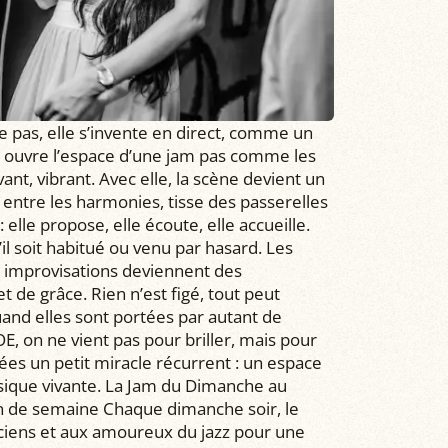
ue pas, elle s’invente en direct, comme un
E ouvre l’espace d’une jam pas comme les
ant, vibrant. Avec elle, la scène devient un
e entre les harmonies, tisse des passerelles
elle propose, elle écoute, elle accueille.
il soit habitué ou venu par hasard. Les
s improvisations deviennent des
 de grâce. Rien n’est figé, tout peut
quand elles sont portées par autant de
E, on ne vient pas pour briller, mais pour
irées un petit miracle récurrent : un espace
usique vivante. La Jam du Dimanche au
fin de semaine Chaque dimanche soir, le
ciens et aux amoureux du jazz pour une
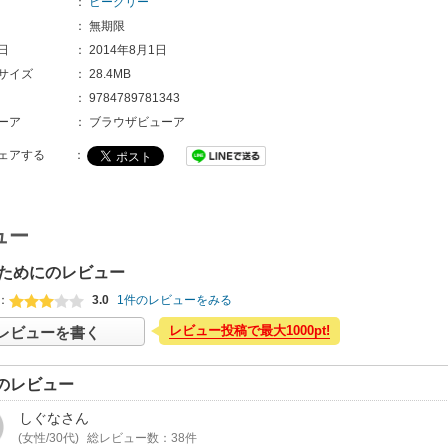
：
ビーグリー
：
無期限
日
：
2014年8月1日
サイズ
：
28.4MB
：
9784789781343 
ーア
：
ブラウザビューア
ェアする
：
ュー
ためにのレビュー
：
3.0
1件のレビューをみる
レビュー投稿で最大1000pt!
レビューを書く
のレビュー
しぐな
さん
(女性/30代)
総レビュー数：38件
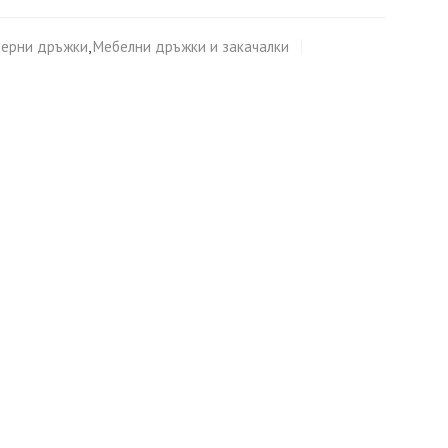
ерни дръжки
,
Мебелни дръжки и закачалки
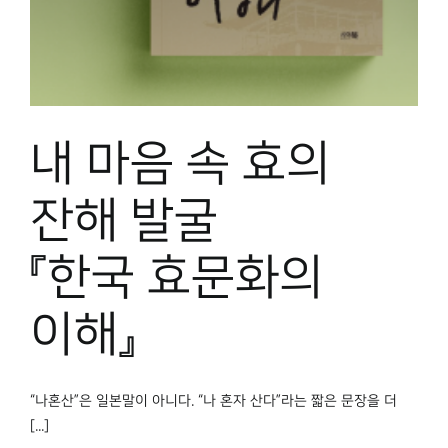
내 마음 속 효의
잔해 발굴
『한국 효문화의
이해』
“나혼산”은 일본말이 아니다. “나 혼자 산다”라는 짧은 문장을 더
[...]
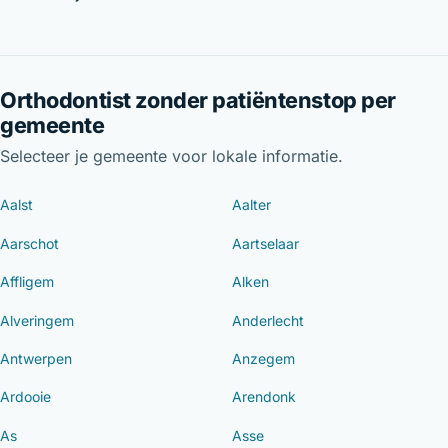
Orthodontist zonder patiëntenstop per
gemeente
Selecteer je gemeente voor lokale informatie.
Aalst
Aalter
Aarschot
Aartselaar
Affligem
Alken
Alveringem
Anderlecht
Antwerpen
Anzegem
Ardooie
Arendonk
As
Asse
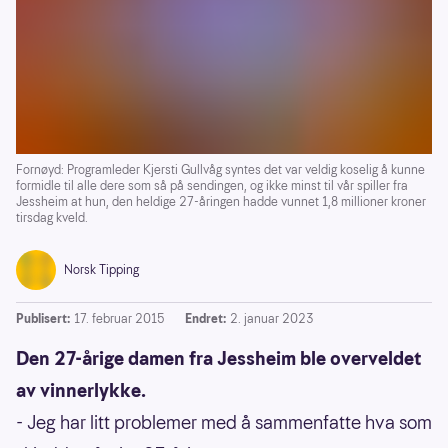
Fornøyd: Programleder Kjersti Gullvåg syntes det var veldig koselig å kunne
formidle til alle dere som så på sendingen, og ikke minst til vår spiller fra
Jessheim at hun, den heldige 27-åringen hadde vunnet 1,8 millioner kroner
tirsdag kveld.
Norsk Tipping
Publisert:
17. februar 2015
Endret:
2. januar 2023
Den 27-årige damen fra Jessheim ble overveldet
av vinnerlykke.
- Jeg har litt problemer med å sammenfatte hva som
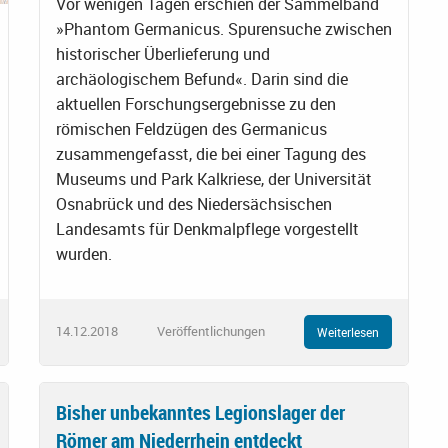
Vor wenigen Tagen erschien der Sammelband
»Phantom Germanicus. Spurensuche zwischen
historischer Überlieferung und
archäologischem Befund«. Darin sind die
aktuellen Forschungsergebnisse zu den
römischen Feldzügen des Germanicus
zusammengefasst, die bei einer Tagung des
Museums und Park Kalkriese, der Universität
Osnabrück und des Niedersächsischen
Landesamts für Denkmalpflege vorgestellt
wurden.
14.12.2018
Veröffentlichungen
Weiterlesen
Bisher unbekanntes Legionslager der
Römer am Niederrhein entdeckt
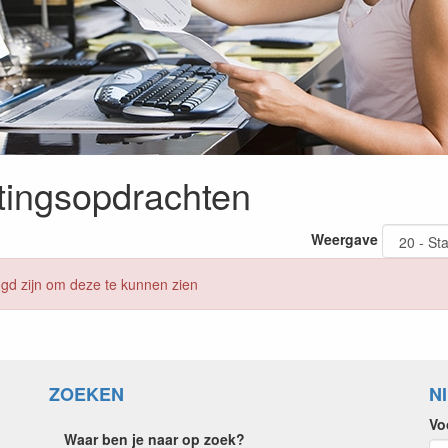
tingsopdrachten
Weergave
gd zijn om deze te kunnen zien
ZOEKEN
N
Vo
Waar ben je naar op zoek?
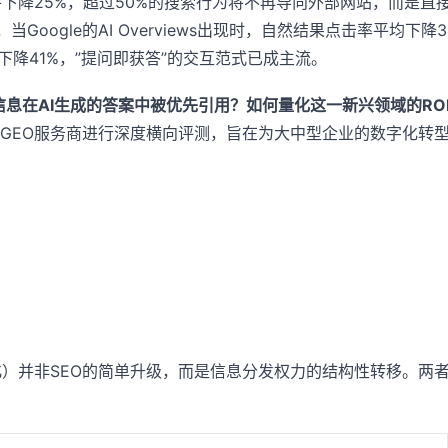
流量将下降25%，超过50%的搜索行为将不再导向外部网站，而是直
8%，当Google的AI Overviews出现时，自然结果点击率平均
下降41%，”提问即获答”的交互范式已成主流。
信息在AI生成的答案中被优先引用？如何量化这一新兴领域的RO
GEO服务商进行深度横向评测，旨在为大中型企业的数字化转
on，生成式引擎优化）并非SEO的简单升级，而是信息分发权力的结构性转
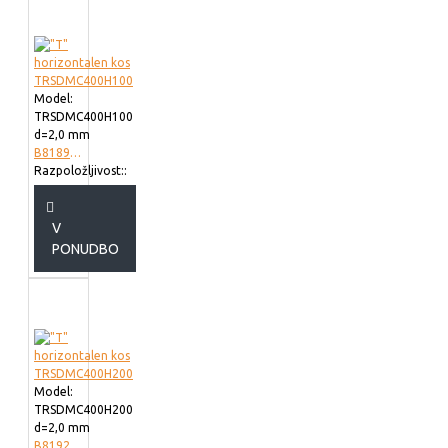
Model:
TRSDMC400H100
d=2,0 mm
B818940
Razpoložljivost::
V
PONUDBO
Model:
TRSDMC400H200
d=2,0 mm
B819240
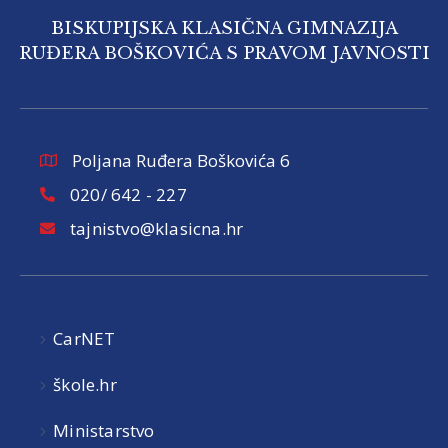
BISKUPIJSKA KLASIČNA GIMNAZIJA
RUĐERA BOŠKOVIĆA S PRAVOM JAVNOSTI
Poljana Ruđera Boškovića 6
020/ 642 - 227
tajnistvo@klasicna.hr
CarNET
škole.hr
Ministarstvo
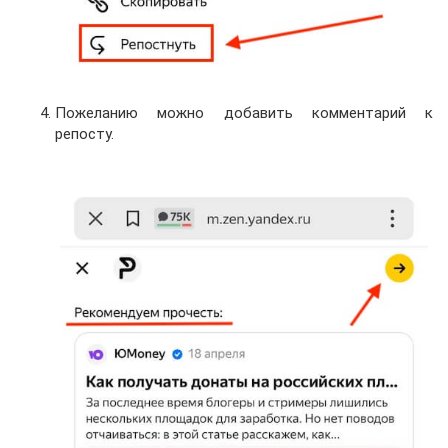
Пожеланию можно добавить комментарий к
репосту.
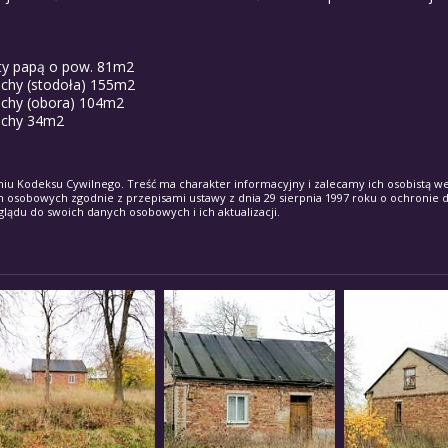
ty papą o pow. 81m2
achy (stodoła) 155m2
achy (obora) 104m2
lachy 34m2
iu Kodeksu Cywilnego. Treść ma charakter informacyjny i zalecamy ich osobistą wer
h osobowych zgodnie z przepisami ustawy z dnia 29 sierpnia 1997 roku o ochronie 
glądu do swoich danych osobowych i ich aktualizacji.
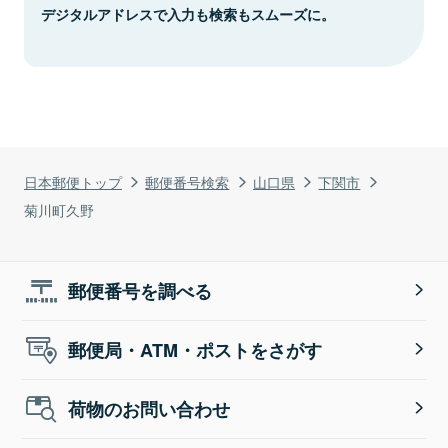
デジタルアドレスで入力も検索もスムーズに。
日本郵便トップ
郵便番号検索
山口県
下関市
菊川町久野
郵便番号を調べる
郵便局・ATM・ポストをさがす
荷物のお問い合わせ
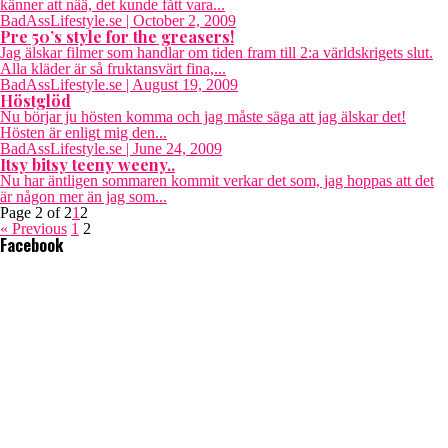
känner att nää, det kunde fått vara...
BadAssLifestyle.se
| October 2, 2009
Pre 50’s style for the greasers!
Jag älskar filmer som handlar om tiden fram till 2:a världskrigets slut.
Alla kläder är så fruktansvärt fina,...
BadAssLifestyle.se
| August 19, 2009
Höstglöd
Nu börjar ju hösten komma och jag måste säga att jag älskar det!
Hösten är enligt mig den...
BadAssLifestyle.se
| June 24, 2009
Itsy bitsy teeny weeny..
Nu har äntligen sommaren kommit verkar det som, jag hoppas att det
är någon mer än jag som...
Page 2 of 2
1
2
« Previous
1
2
Facebook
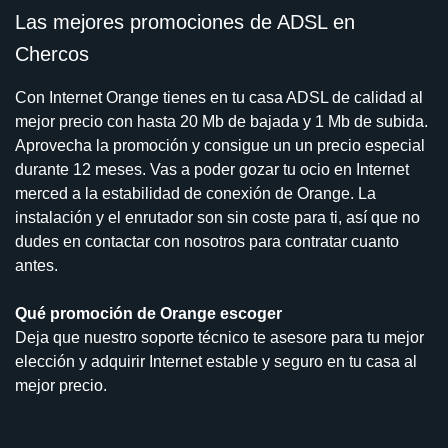
Las mejores promociones de ADSL en
Chercos
Con Internet Orange tienes en tu casa ADSL de calidad al
mejor precio con hasta 20 Mb de bajada y 1 Mb de subida.
Aprovecha la promoción y consigue un un precio especial
durante 12 meses. Vas a poder gozar tu ocio en Internet
merced a la estabilidad de conexión de Orange. La
instalación y el enrutador son sin coste para ti, así que no
dudes en contactar con nosotros para contratar cuanto
antes.
Qué promoción de Orange escoger
Deja que nuestro soporte técnico te asesore para tu mejor
elección y adquirir Internet estable y seguro en tu casa al
mejor precio.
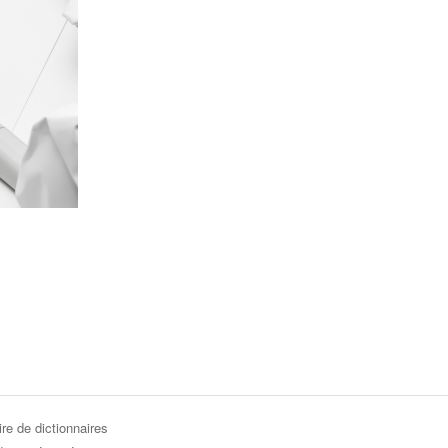
re de dictionnaires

---------------

*TRY IT*.
In the entries above, which lines run from the one with "Fornøyd: Programleder Kjersti" up to and including the one with "Vor wenigen Tagen erschien der Sammelband"? Write them out exactly, without the pictures.

*EXERCISE ANSWER*.
Fornøyd: Programleder Kjersti Gullvåg syntes det var veldig koselig å kunne
formidle til alle dere som så på sendingen, og ikke minst til vår spiller fra
Jessheim at hun, den heldige 27-åringen hadde vunnet 1,8 millioner kroner
tirsdag kveld.
Norsk Tipping
Publisert:
17. februar 2015
Endret:
2. januar 2023
Den 27-årige damen fra Jessheim ble overveldet
av vinnerlykke.
- Jeg har litt problemer med å sammenfatte hva som
Vor wenigen Tagen erschien der Sammelband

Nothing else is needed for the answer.